(Supplied entries begins)
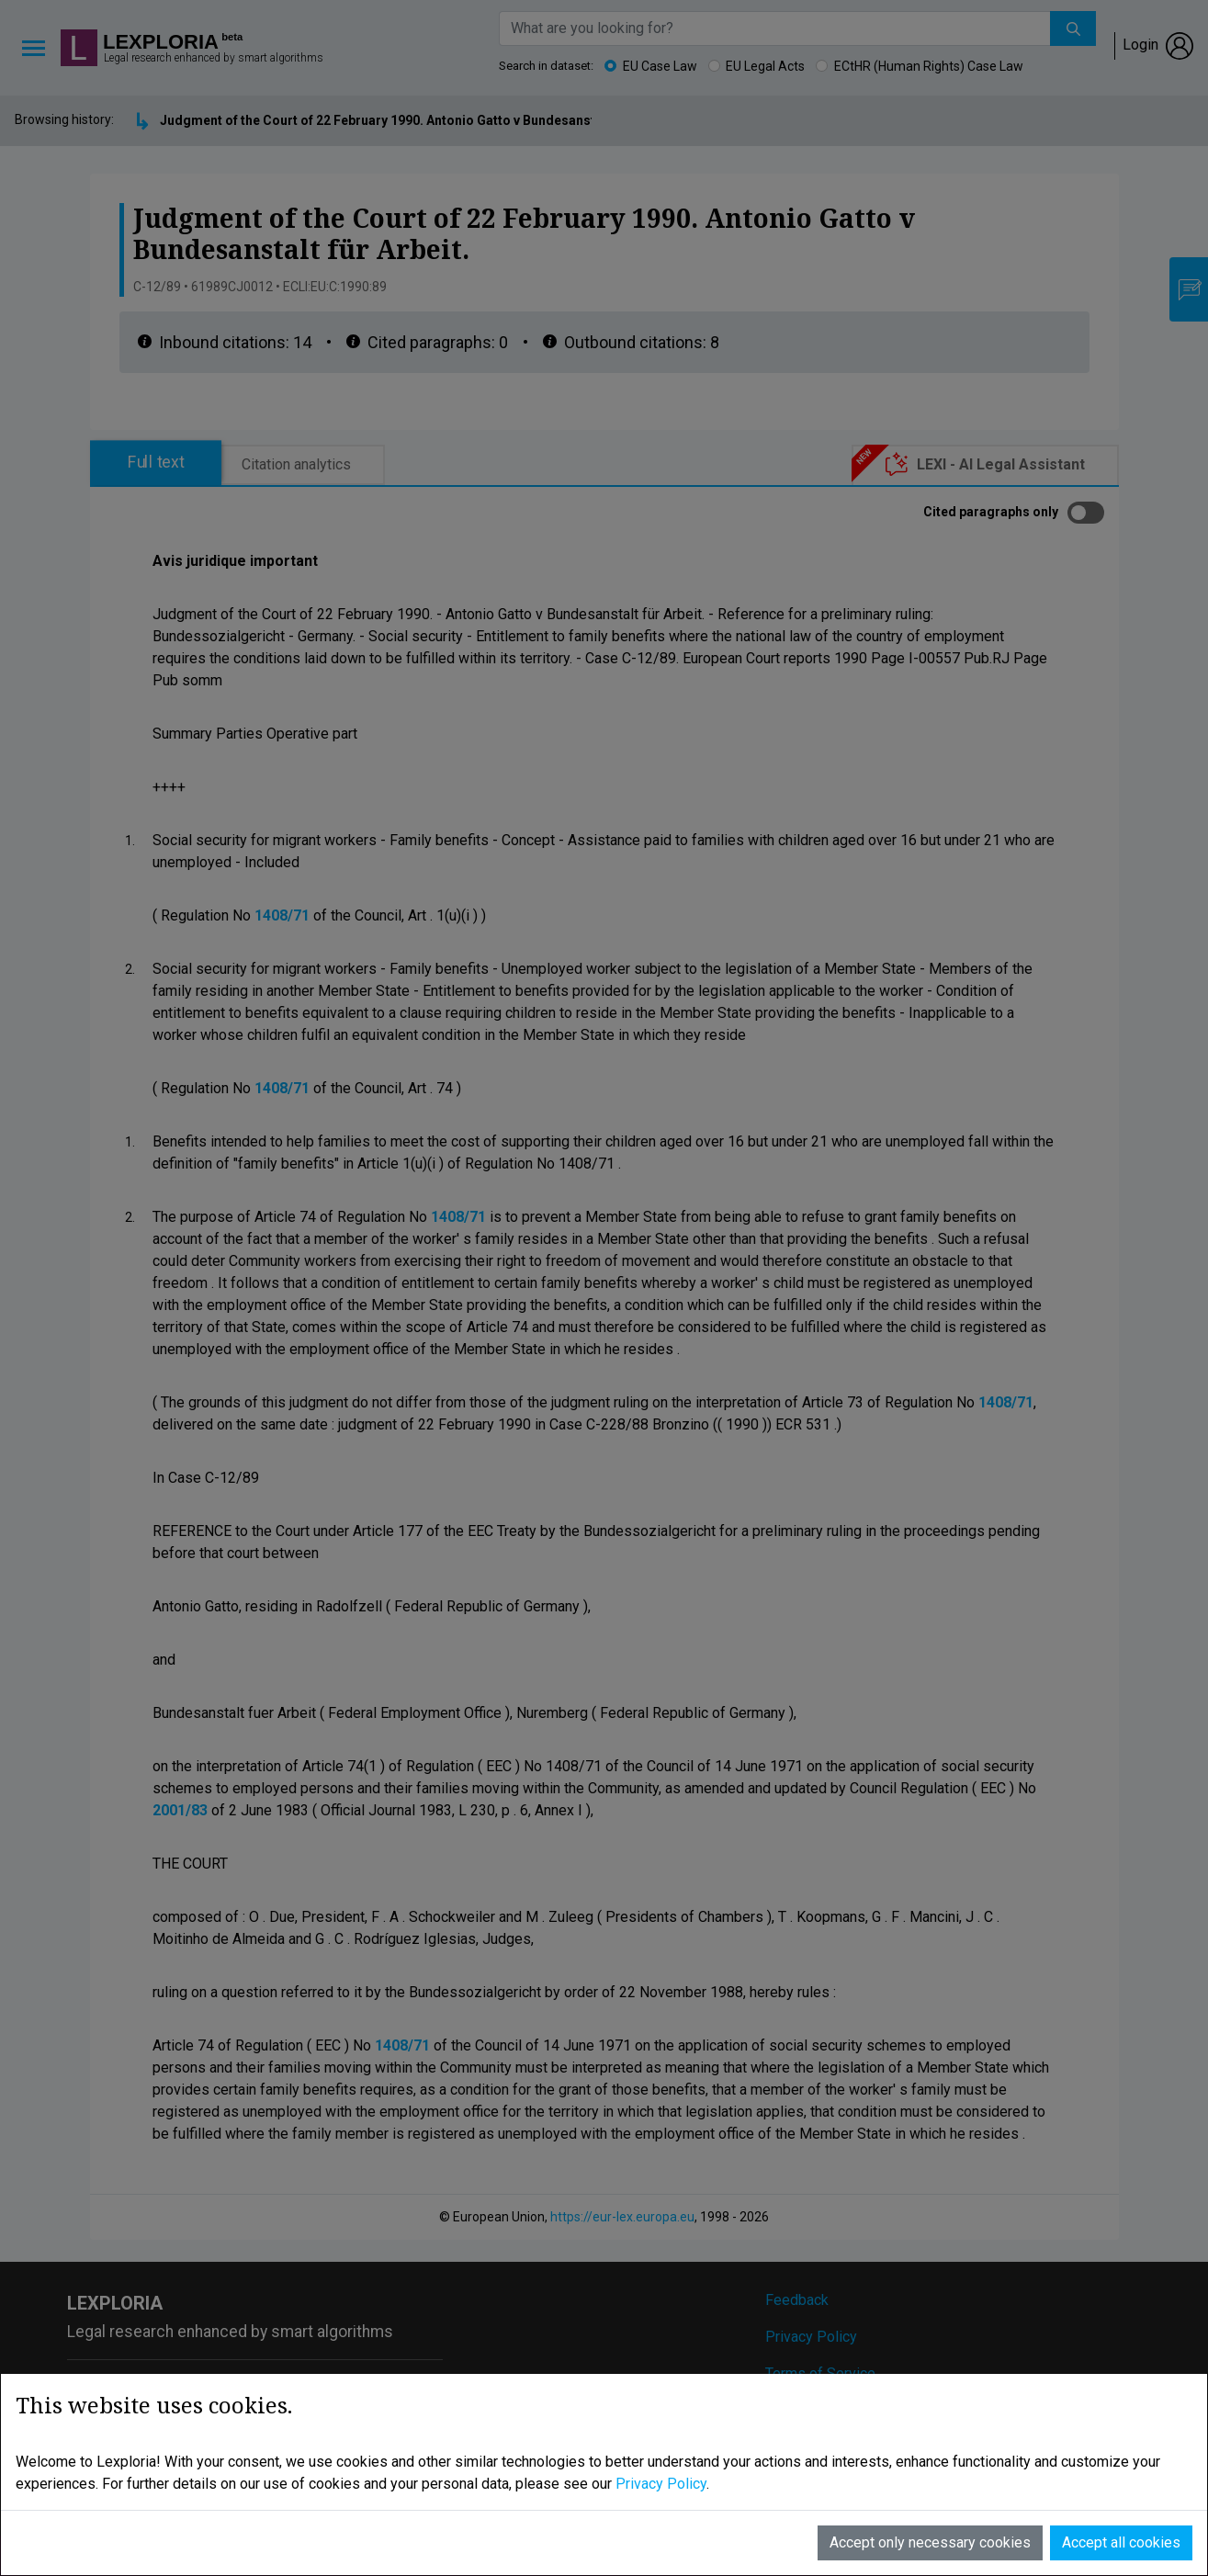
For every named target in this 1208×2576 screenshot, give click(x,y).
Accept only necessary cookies (930, 2542)
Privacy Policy (660, 2483)
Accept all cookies (1121, 2542)
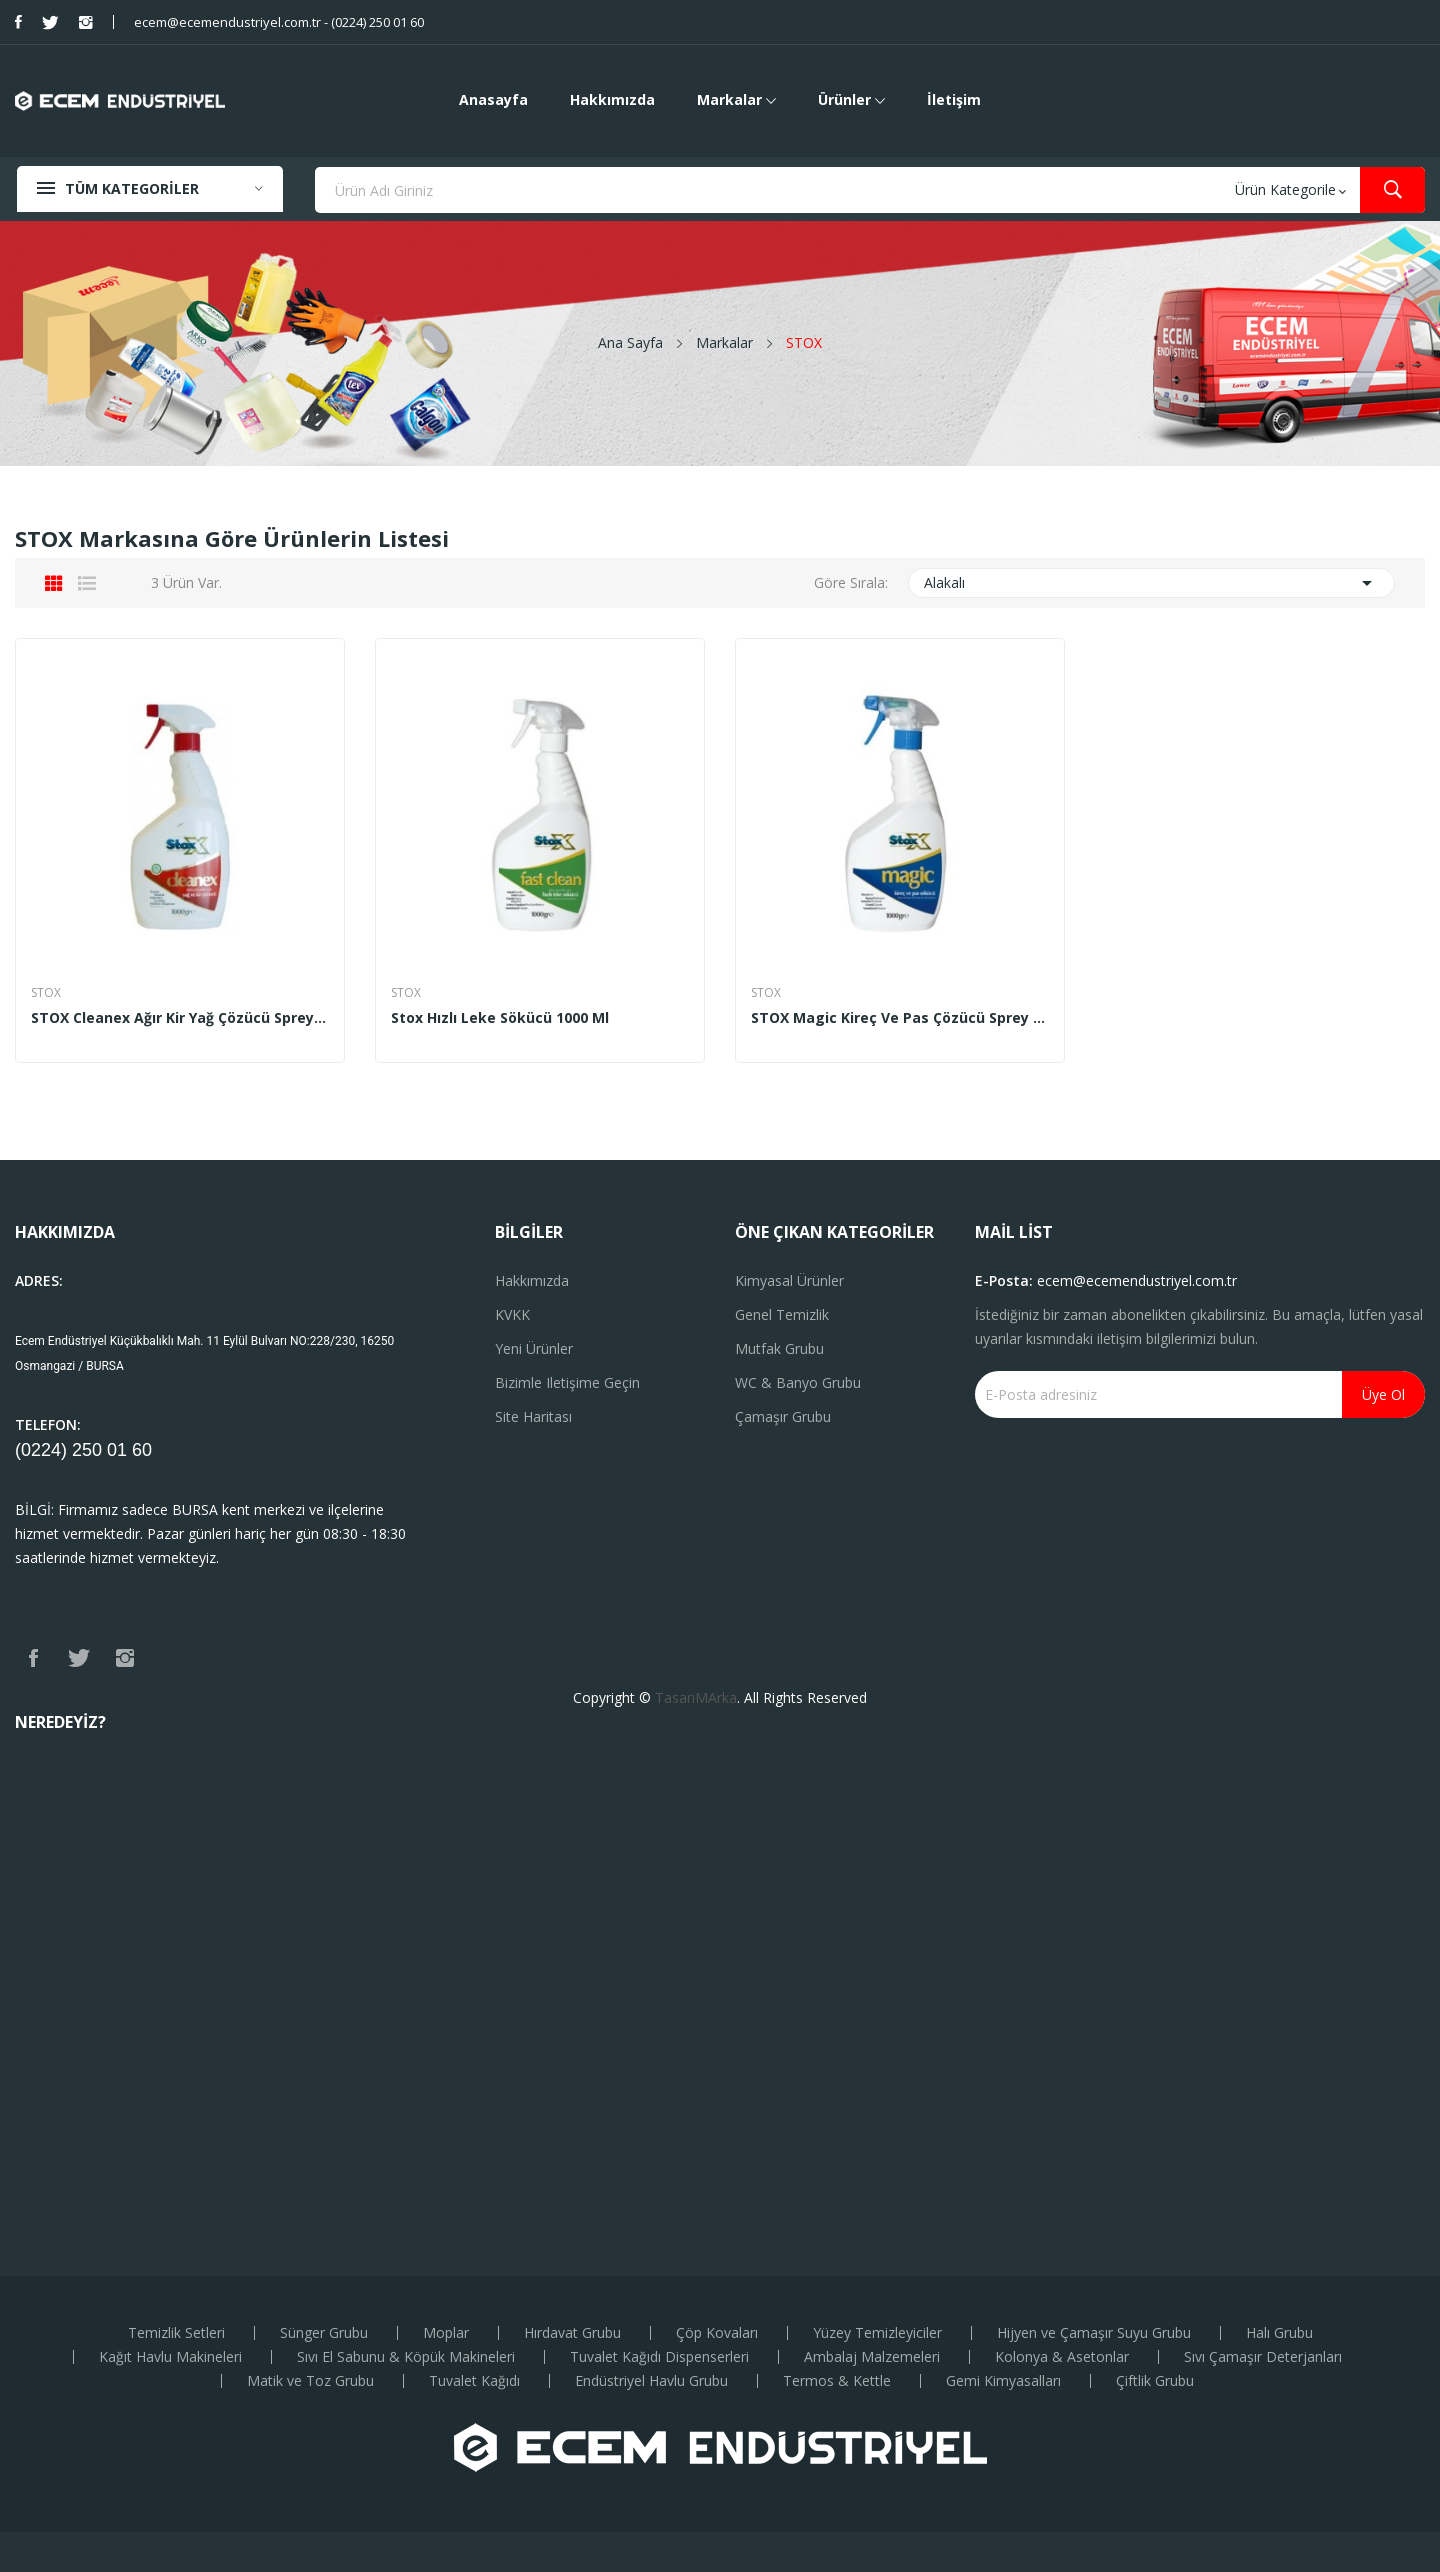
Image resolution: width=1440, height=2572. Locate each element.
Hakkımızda (532, 1280)
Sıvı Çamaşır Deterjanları (1263, 2357)
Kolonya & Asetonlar (1062, 2357)
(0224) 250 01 (73, 1450)
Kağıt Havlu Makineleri (170, 2357)
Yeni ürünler (534, 1348)
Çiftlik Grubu (1155, 2381)
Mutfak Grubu (779, 1348)
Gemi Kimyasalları (1003, 2381)
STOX (46, 993)
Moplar (446, 2333)
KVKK (512, 1314)
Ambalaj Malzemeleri (872, 2357)
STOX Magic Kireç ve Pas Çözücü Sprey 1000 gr (900, 1018)
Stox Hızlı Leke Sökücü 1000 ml (500, 1018)
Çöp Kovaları (717, 2333)
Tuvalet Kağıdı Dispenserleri (659, 2357)
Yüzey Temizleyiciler (877, 2333)
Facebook (18, 22)
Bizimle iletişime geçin (567, 1382)
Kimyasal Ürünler (789, 1280)
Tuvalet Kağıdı (474, 2381)
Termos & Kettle (837, 2381)
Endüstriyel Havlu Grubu (651, 2381)
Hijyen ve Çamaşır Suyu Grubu (1094, 2333)
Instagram (86, 22)
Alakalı (1152, 583)
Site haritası (533, 1416)
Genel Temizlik (782, 1314)
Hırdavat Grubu (572, 2333)
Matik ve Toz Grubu (310, 2381)
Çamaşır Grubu (783, 1416)
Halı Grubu (1279, 2333)
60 (142, 1450)
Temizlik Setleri (176, 2333)
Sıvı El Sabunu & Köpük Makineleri (406, 2357)
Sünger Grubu (324, 2333)
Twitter (50, 22)
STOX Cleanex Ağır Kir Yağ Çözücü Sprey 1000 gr (180, 1018)
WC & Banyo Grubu (798, 1382)
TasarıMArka (696, 1697)
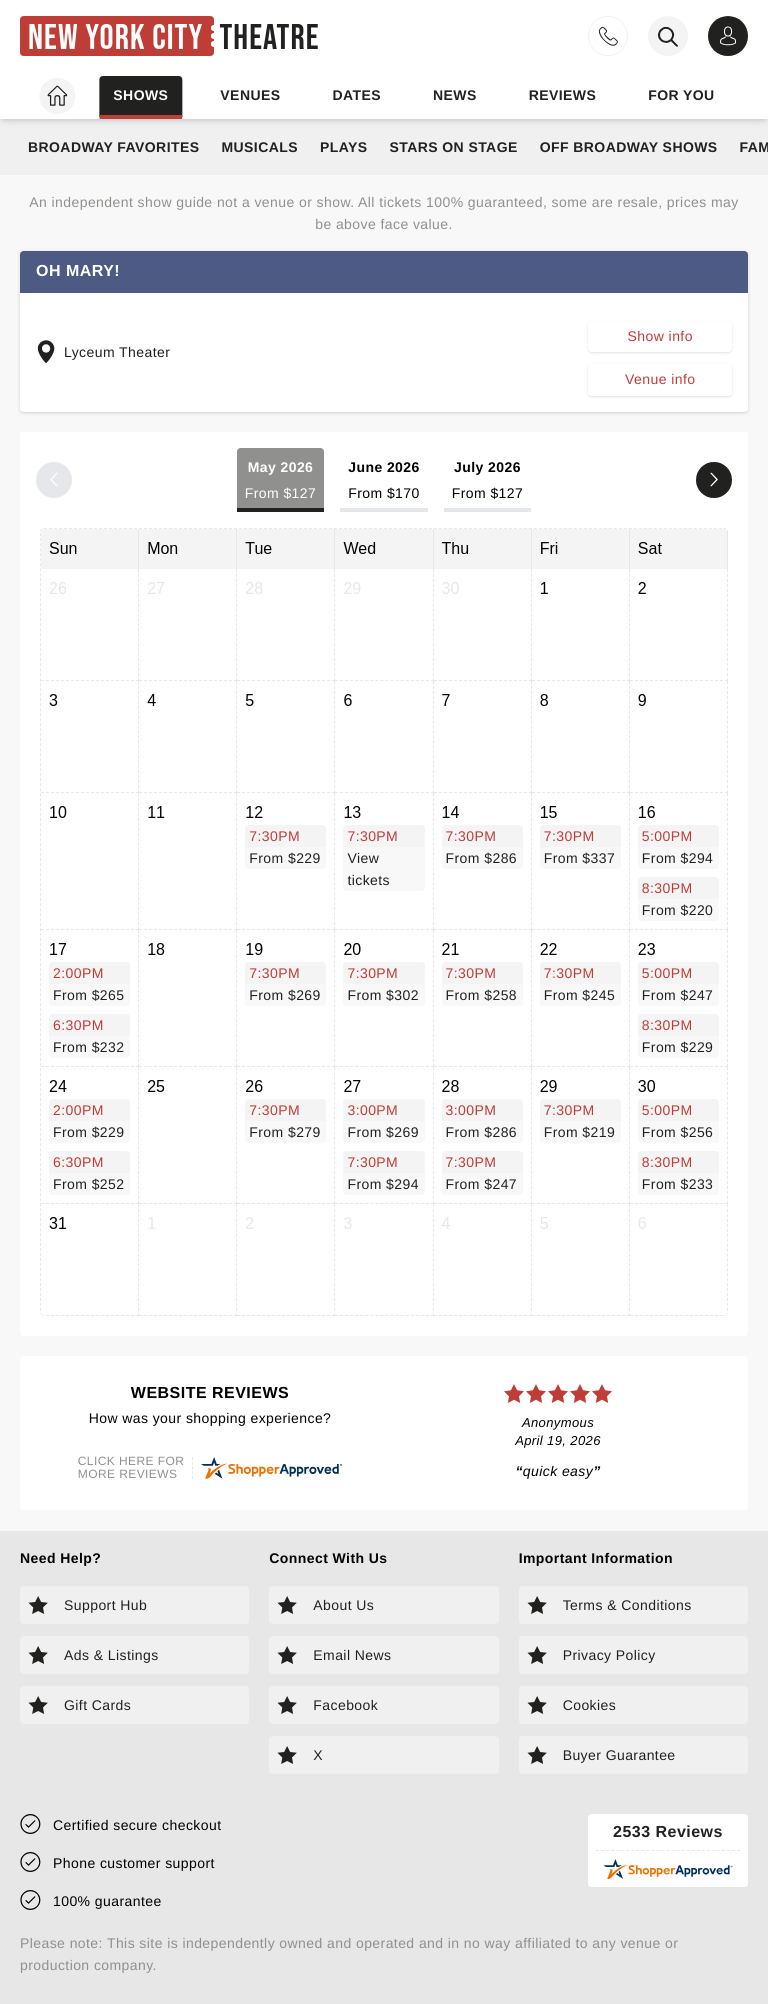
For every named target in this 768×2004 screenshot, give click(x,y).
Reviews (563, 95)
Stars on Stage (453, 147)
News (455, 95)
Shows (140, 95)
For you (681, 95)
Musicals (259, 147)
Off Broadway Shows (629, 147)
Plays (344, 147)
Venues (250, 95)
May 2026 (280, 481)
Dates (356, 95)
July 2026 (487, 481)
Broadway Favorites (113, 147)
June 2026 (384, 481)
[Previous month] (54, 480)
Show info (660, 336)
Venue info (660, 379)
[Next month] (714, 480)
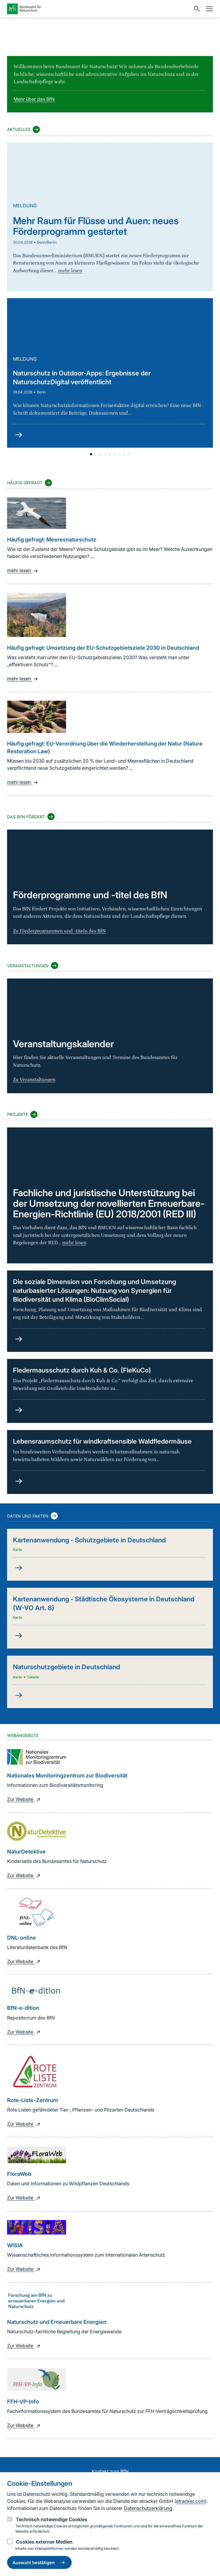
(Supplied entries ends)
Exercise description – Write the data above out again exactly, every line of it, and exclude the pictures.

Response –
For every named target in this 1208×2576 screenshot, give click(x,y).
Accept only necessary cookies (930, 2542)
Privacy Policy (660, 2483)
Accept all cookies (1121, 2542)
Image resolution: width=1440, height=2572. Locate each element.
Hakkımızda (532, 1280)
Sıvı Çamaşır Deterjanları (1263, 2357)
Kolonya & Asetonlar (1062, 2357)
(0224) 250 01 (73, 1450)
Kağıt Havlu Makineleri (170, 2357)
Yeni ürünler (534, 1348)
Çiftlik Grubu (1155, 2381)
Mutfak Grubu (779, 1348)
Gemi Kimyasalları (1003, 2381)
STOX (46, 993)
Moplar (446, 2333)
KVKK (512, 1314)
Ambalaj Malzemeleri (872, 2357)
STOX Magic Kireç ve Pas Çözücü Sprey 1000 gr (900, 1018)
Stox Hızlı Leke Sökücü 1000 ml (500, 1018)
Çöp Kovaları (717, 2333)
Tuvalet Kağıdı Dispenserleri (659, 2357)
Yüzey Temizleyiciler (877, 2333)
Facebook (18, 22)
Bizimle iletişime geçin (567, 1382)
Kimyasal Ürünler (789, 1280)
Tuvalet Kağıdı (474, 2381)
Termos & Kettle (837, 2381)
Endüstriyel Havlu Grubu (651, 2381)
Hijyen ve Çamaşır Suyu Grubu (1094, 2333)
Instagram (86, 22)
Alakalı (1152, 583)
Site haritası (533, 1416)
Genel Temizlik (782, 1314)
Hırdavat Grubu (572, 2333)
Matik ve Toz Grubu (310, 2381)
Çamaşır Grubu (783, 1416)
Halı Grubu (1279, 2333)
60 (142, 1450)
Temizlik Setleri (176, 2333)
Sıvı El Sabunu & Köpük Makineleri (406, 2357)
Sünger Grubu (324, 2333)
Twitter (50, 22)
STOX Cleanex Ağır Kir Yağ Çözücü Sprey 1000 gr (180, 1018)
WC & Banyo Grubu (798, 1382)
TasarıMArka (696, 1697)
For every named target in this 768×2004 screenshot, give click(x,y).
Reviews (563, 95)
Stars on Stage (453, 147)
News (455, 95)
Shows (140, 95)
For you (681, 95)
Musicals (259, 147)
Off Broadway Shows (629, 147)
Plays (344, 147)
Venues (250, 95)
May 2026 (280, 481)
Dates (356, 95)
July 2026 (487, 481)
Broadway Favorites (113, 147)
June 2026 (384, 481)
[Previous month] (54, 480)
Show info (660, 336)
Venue info (660, 379)
[Next month] (714, 480)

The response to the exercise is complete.